Per la prima di campionato, sabato 15 febbraio, c’erano 3.500 tifosi a Dalymount Park, che hanno sfidato la tempesta Dennis (vento e pioggia erano talmente forti che è stata pure annullata la diretta tv) per assistere al derby dei derby, quello contro lo Shamrock Rovers, anima del sud cittadino che si contrappone ai Bohs, ben radicati nell’area nord di Phibsboro. Dal fango sono emersi vittoriosi i biancoverdi. “Anche loro sono un caso interessante”, spiega Malone. “Negli anni Ottanta i proprietari del club di allora vendettero il loro campo, il Glenmalure Park, in circostanze molto controverse e lo Shamrock rimase senza casa per 25 anni. I tifosi hanno salvato il club e dopo una lunga saga in cui la società non è riuscita a trovare i soldi per costruire un nuovo stadio nella loro attuale area di Tallaght (sud-est di Dublino), l’autorità locale ha ripreso in mano il progetto e ne ha fatto un tale successo che altri Council hanno visto che questo modello può funzionare per il bene della comunità”. Dal 2016 è entrato in società un tifoso storico, Ray Wilson, che ha voluto rilevare metà delle quote, smezzandole così con il resto dei supporter. “Ciò è accaduto solo l’anno scorso e quindi dobbiamo ancora vedere cosa accadrà, ma il club sta crescendo e ha la migliore academy del paese, anche se va detto che qui molte squadre hanno un vivaio piuttosto misero”. D’altronde le società della League of Ireland pensano anzitutto alle prime linee, poiché gran parte dei giovani migliori lasciano il paese già in età adolescenziale, per andare in club inglesi o scozzesi. “I club irlandesi fondamentalmente schierano i giocatori che non sono abbastanza bravi da andare all’estero, oppure quelli che tornano”. L’intervento dei tifosi per la salute del proprio club non manca anche lontano da Dublino. A Cork, sud del paese, il City è ora in mano al FORAS (Front of the Rebel Army Society), parola che in gaelico significa anche “sviluppo”. “Il club ha vissuto un periodo terribile 10 anni fa, quando era di proprietà prima di una società inglese di Venture Capital che non aveva idea che fosse impossibile avere significativi ricavi dalla gestione di un club irlandese”, dice ancora Malone. Nel 2010 il club è andato in liquidazione, la federazione ha prima negato l’iscrizione al campionato alla compagnia proprietaria del Cork, per concedere poi al FORAS di accedere al campionato.
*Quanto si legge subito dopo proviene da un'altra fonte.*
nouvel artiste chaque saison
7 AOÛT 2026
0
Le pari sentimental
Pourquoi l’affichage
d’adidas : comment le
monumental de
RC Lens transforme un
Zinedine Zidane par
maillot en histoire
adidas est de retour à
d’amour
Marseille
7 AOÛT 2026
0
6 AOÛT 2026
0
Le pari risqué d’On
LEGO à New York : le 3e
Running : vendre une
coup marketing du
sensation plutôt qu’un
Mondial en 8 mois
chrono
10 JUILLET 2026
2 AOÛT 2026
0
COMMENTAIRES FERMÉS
Anche a Derry – e qui siamo in Ulster – il City è sempre stato legato a filo doppio con la sua comunità, incarnando orgoglio e ferite della città. Il suo stadio, il Brandywell, si trova nel Bogside, caldissimo quartiere cattolico e repubblicano, e fino agli anni Settanta il club ha giocato nel campionato nordirlandese. Le trasferte qui, però, erano ostiche per le tifoserie di fede unionista, tanto che il Derry City fu costretto dalla Federazione a giocare le gare casalinghe a Coleraine, 50 km più a est. Nel ’72 la misura era colma, poiché sempre meno tifosi del Derry riuscivano a seguire il loro club: la società decise così di sfilarsi dal campionato nord-irlandese. Sarebbe ricomparsa solo nell’85, dall’altra parte del confine, iscrivendosi alla League of Ireland, di cui solo quattro anni dopo divenne campione. Nel 2000 si scontrò con debiti e fallimento, ma anche qui furono i tifosi a imporsi, salvando il club.
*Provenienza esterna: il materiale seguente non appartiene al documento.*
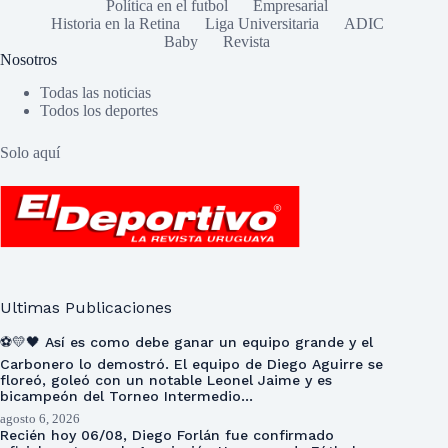
Política en el futbol
Empresarial
Historia en la Retina
Liga Universitaria
ADIC
Baby
Revista
Nosotros
Todas las noticias
Todos los deportes
Solo aquí
Ultimas Publicaciones
⚽💛🖤 Así es como debe ganar un equipo grande y el
Carbonero lo demostró. El equipo de Diego Aguirre se
floreó, goleó con un notable Leonel Jaime y es
bicampeón del Torneo Intermedio…
agosto 6, 2026
Recién hoy 06/08, Diego Forlán fue confirmado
La crisi della FAI pone ,quindi, un grande punto di domanda sul futuro di storie come queste. Ma da qualche mese circola una proposta concreta di creare un campionato di calcio unico per Repubblica d’Irlanda e Irlanda del Nord. A sostenere il progetto, ideato dall’imprenditore Kieran Lucid, sono prevalentemente i club, mentre la Federazione di Belfast non è d’accordo, nascondendosi dietro alla buona salute del loro campionato. “Io penso sia una grande idea, ma ogni giorno che passa temo che non prenderà mai forma”, spiega Malone, che vede dietro al progetto l’ambizione giusta per rilanciare il calcio da entrambi i lati del confine. “Il loro campionato è molto simile al nostro, con strutture misere e pochi soldi”. Mettersi insieme gioverebbe a tutti, alzando l’asticella dei match. Il progetto rischia di fallire certo per ragioni economiche, ma pure politiche: “Parlare di una lega unica risveglia anche i dibattiti sull’opportunità di avere un’unica Nazionale, e ci sarebbe opposizione anche a questo. È terribile, e arriva in un momento particolarmente difficile, con la Brexit che si è aggiunta a divisioni già profonde”.